The transformer is fully differentiable at timestep=0; it returns plausible-shaped
tensors. But the time embedding (temb) is completely different on rank 0 vs ranks 1-3:
- adaLN gates (shift/scale/gate from
norm1) diverge across ranks - Each
_Row.all_reducesums incompatible partial activations - The resulting
noise_predis random garbage - The denoising loop accumulates 28 steps of garbage → final latent ≈ noise
The diagnostic that confirmed this: a single-step debug run where we manually
passed the correct timestep to all 4 ranks produced a clean noise_pred
(std ≈ 1.1, no NaN). The same run with the pipeline's timesteps variable
would have used 0.0 on ranks 1-3.
# FIXED — allocate the CUDA buffer first, then broadcast in-place:
if rank == 0:
ts_buf = timesteps.float().contiguous().cuda()
else:
ts_buf = torch.zeros(ts_len.item(), dtype=torch.float32, device="cuda")
dist.broadcast(ts_buf, src=0) # in-place on ts_buf — all ranks now have real timesteps
timesteps = ts_bufThe rule: never pass tensor.cuda() to dist.broadcast — the result is
discarded. Allocate the buffer, then broadcast.
Documented separately in bug.md. Affects ring/context-parallel attention,
not tensor parallelism. Fixed by the patch in patches/diffusers_rocm_lse_shape.py.
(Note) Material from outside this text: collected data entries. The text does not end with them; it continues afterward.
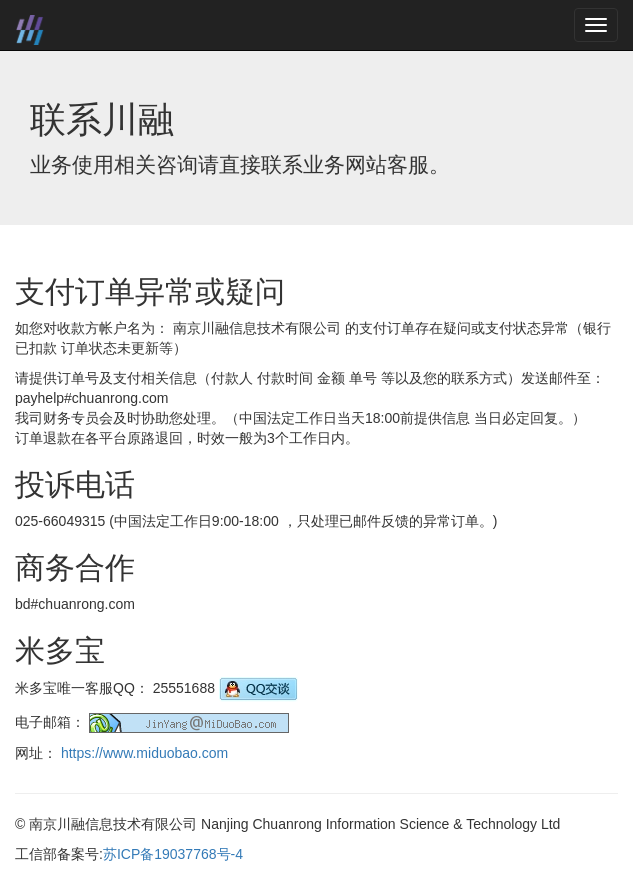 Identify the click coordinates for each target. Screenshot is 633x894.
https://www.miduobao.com (144, 753)
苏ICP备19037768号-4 (173, 854) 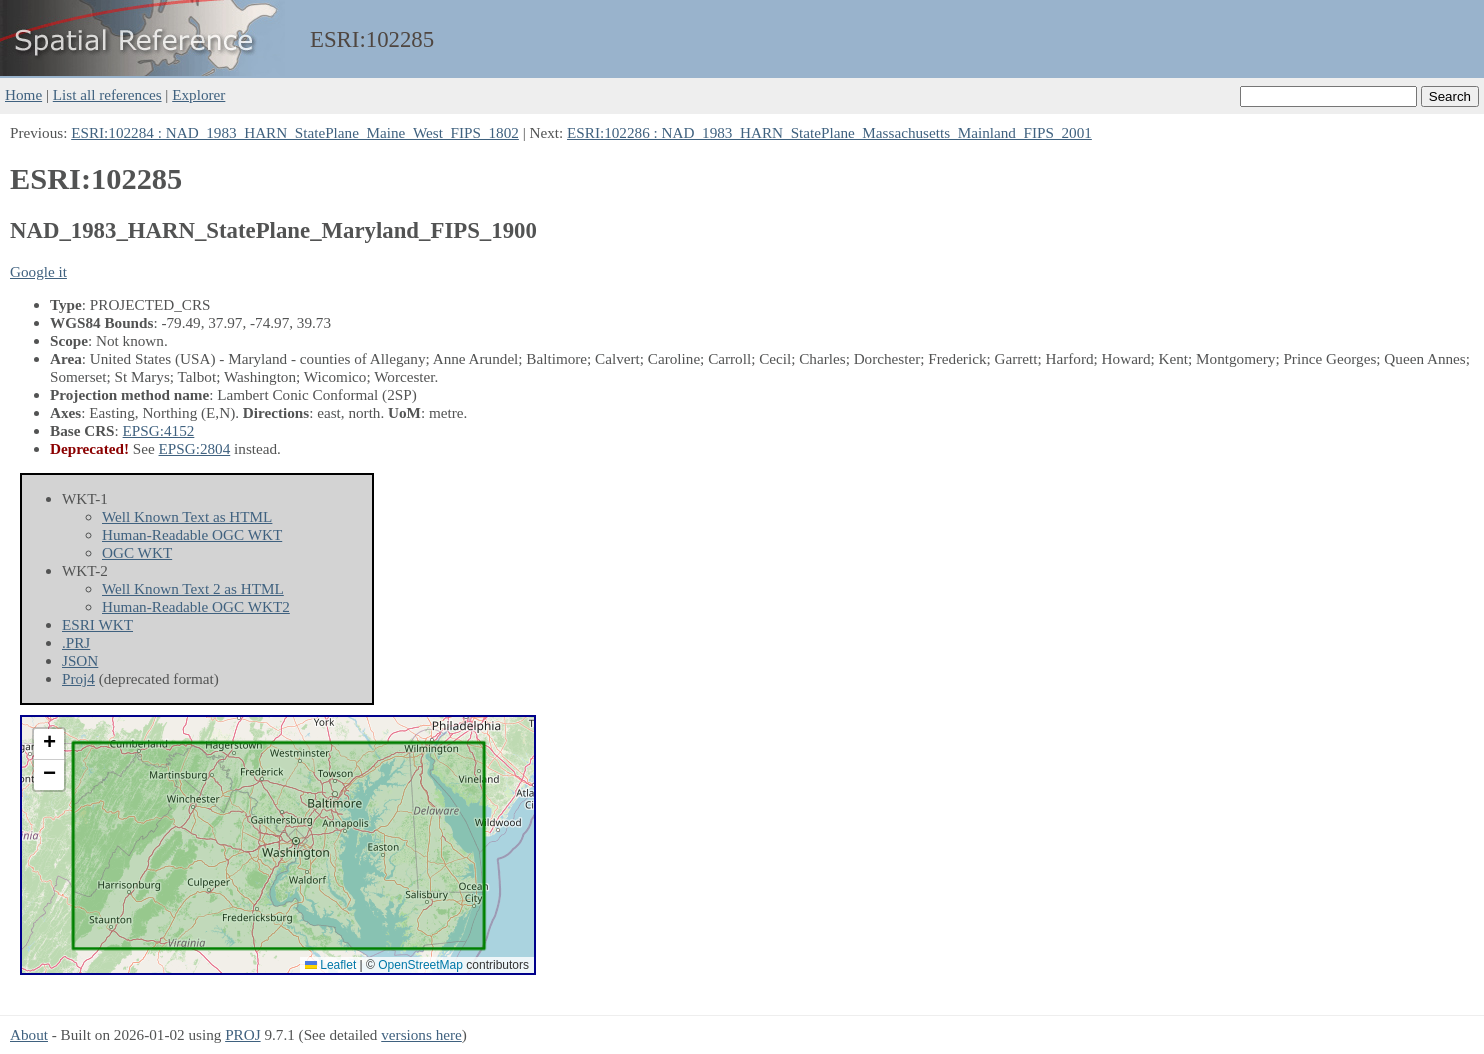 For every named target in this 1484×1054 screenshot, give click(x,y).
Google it (38, 271)
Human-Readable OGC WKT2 (196, 606)
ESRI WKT (97, 624)
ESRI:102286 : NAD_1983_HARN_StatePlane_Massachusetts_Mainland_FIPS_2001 (829, 132)
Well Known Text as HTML (187, 516)
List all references (107, 94)
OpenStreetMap (420, 965)
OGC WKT (137, 552)
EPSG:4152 (159, 430)
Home (23, 94)
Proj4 (78, 678)
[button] (49, 744)
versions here (421, 1034)
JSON (80, 660)
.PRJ (76, 642)
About (29, 1034)
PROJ (242, 1034)
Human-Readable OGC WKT (192, 534)
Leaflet (330, 965)
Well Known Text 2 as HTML (193, 588)
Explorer (198, 94)
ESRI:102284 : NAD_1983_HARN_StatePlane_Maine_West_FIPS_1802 (295, 132)
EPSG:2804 (195, 448)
| # | Bug | Symptom | Scope |
|---|---|---|---|
| TP-1 | proj_out contiguous column slicing |
noise output, no crash | 38 single transformer blocks |
| TP-2 | Timestep broadcast via temporary tensor | noise output, no crash | all non-rank-0 GPUs |
| TP-3 | LSE shape mismatch on ROCm | crash on first step | ring attention only |
Both TP-1 and TP-2 are silent correctness bugs — the model runs to completion
at the expected speed with normal VRAM usage, but produces pure noise.
The only way to detect them is to visually inspect the output or compare
noise_pred statistics against a reference single-GPU run.